Please write out, exactly as they appear, the line containing "Köln (33, 879)" and every line after it to the end of the records, and nothing more.

Start of Data extracts

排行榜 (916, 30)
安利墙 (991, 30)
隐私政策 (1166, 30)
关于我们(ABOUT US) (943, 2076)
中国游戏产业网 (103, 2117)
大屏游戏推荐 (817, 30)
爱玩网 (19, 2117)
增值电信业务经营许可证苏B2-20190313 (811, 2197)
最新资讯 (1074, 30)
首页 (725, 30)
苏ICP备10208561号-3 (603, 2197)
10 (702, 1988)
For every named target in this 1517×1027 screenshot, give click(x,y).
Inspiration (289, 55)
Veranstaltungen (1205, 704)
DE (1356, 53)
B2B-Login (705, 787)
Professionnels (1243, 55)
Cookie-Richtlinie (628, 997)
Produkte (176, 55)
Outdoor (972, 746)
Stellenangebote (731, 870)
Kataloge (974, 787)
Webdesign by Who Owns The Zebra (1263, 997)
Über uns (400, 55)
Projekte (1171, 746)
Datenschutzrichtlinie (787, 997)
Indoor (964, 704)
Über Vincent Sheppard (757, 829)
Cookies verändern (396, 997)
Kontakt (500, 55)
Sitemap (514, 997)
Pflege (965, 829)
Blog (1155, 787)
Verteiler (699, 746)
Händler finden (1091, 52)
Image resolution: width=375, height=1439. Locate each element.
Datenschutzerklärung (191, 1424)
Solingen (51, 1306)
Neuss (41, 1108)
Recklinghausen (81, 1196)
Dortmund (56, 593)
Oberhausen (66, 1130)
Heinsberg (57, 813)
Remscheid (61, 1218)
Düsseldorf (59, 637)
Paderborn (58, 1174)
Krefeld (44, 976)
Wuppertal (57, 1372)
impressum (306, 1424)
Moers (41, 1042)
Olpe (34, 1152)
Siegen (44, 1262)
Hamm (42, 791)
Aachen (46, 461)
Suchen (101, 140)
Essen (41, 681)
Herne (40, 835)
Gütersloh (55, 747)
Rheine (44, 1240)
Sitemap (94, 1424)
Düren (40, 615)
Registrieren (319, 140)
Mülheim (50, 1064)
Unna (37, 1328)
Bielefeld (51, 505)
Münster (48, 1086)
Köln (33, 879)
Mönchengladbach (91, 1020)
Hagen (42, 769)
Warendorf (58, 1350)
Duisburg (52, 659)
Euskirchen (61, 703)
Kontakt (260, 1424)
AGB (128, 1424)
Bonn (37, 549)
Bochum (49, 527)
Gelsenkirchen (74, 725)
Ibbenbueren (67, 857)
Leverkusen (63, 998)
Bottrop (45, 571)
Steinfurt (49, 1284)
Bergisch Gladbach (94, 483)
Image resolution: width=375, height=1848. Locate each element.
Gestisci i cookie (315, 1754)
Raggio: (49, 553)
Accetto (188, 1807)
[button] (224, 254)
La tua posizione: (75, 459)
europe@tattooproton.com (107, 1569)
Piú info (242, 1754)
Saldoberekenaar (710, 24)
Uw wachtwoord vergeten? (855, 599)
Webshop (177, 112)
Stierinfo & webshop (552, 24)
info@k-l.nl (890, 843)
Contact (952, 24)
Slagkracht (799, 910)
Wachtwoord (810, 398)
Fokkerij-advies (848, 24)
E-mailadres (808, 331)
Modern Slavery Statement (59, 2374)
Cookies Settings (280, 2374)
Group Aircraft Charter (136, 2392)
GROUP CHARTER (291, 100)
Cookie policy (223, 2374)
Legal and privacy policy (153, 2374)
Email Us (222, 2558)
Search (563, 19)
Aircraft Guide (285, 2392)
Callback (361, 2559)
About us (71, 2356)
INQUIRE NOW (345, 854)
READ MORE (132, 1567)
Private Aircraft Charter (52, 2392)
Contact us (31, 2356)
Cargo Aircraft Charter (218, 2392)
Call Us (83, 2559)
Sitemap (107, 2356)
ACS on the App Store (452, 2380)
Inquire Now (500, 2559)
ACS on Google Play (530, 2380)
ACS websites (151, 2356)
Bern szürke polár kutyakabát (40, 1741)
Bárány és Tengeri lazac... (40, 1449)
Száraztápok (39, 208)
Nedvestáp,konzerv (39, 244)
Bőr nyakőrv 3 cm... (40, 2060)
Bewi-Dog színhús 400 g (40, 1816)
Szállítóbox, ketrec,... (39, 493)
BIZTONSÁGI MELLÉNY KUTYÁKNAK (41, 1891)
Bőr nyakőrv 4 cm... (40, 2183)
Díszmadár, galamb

End of Data extracts

> [Output of the exercise]:
Köln (33, 879)
Mönchengladbach (91, 1020)
Hagen (42, 769)
Warendorf (58, 1350)
Duisburg (52, 659)
Euskirchen (61, 703)
Kontakt (260, 1424)
AGB (128, 1424)
Bonn (37, 549)
Bochum (49, 527)
Gelsenkirchen (74, 725)
Ibbenbueren (67, 857)
Leverkusen (63, 998)
Bottrop (45, 571)
Steinfurt (49, 1284)
Bergisch Gladbach (94, 483)
Image resolution: width=375, height=1848. Locate each element.
Gestisci i cookie (315, 1754)
Raggio: (49, 553)
Accetto (188, 1807)
[button] (224, 254)
La tua posizione: (75, 459)
europe@tattooproton.com (107, 1569)
Piú info (242, 1754)
Saldoberekenaar (710, 24)
Uw wachtwoord vergeten? (855, 599)
Webshop (177, 112)
Stierinfo & webshop (552, 24)
info@k-l.nl (890, 843)
Contact (952, 24)
Slagkracht (799, 910)
Wachtwoord (810, 398)
Fokkerij-advies (848, 24)
E-mailadres (808, 331)
Modern Slavery Statement (59, 2374)
Cookies Settings (280, 2374)
Group Aircraft Charter (136, 2392)
GROUP CHARTER (291, 100)
Cookie policy (223, 2374)
Legal and privacy policy (153, 2374)
Email Us (222, 2558)
Search (563, 19)
Aircraft Guide (285, 2392)
Callback (361, 2559)
About us (71, 2356)
INQUIRE NOW (345, 854)
READ MORE (132, 1567)
Private Aircraft Charter (52, 2392)
Contact us (31, 2356)
Cargo Aircraft Charter (218, 2392)
Call Us (83, 2559)
Sitemap (107, 2356)
ACS on the App Store (452, 2380)
Inquire Now (500, 2559)
ACS on Google Play (530, 2380)
ACS websites (151, 2356)
Bern szürke polár kutyakabát (40, 1741)
Bárány és Tengeri lazac... (40, 1449)
Száraztápok (39, 208)
Nedvestáp,konzerv (39, 244)
Bőr nyakőrv 3 cm... (40, 2060)
Bewi-Dog színhús 400 g (40, 1816)
Szállítóbox, ketrec,... (39, 493)
BIZTONSÁGI MELLÉNY KUTYÁKNAK (41, 1891)
Bőr nyakőrv 4 cm... (40, 2183)
Díszmadár, galamb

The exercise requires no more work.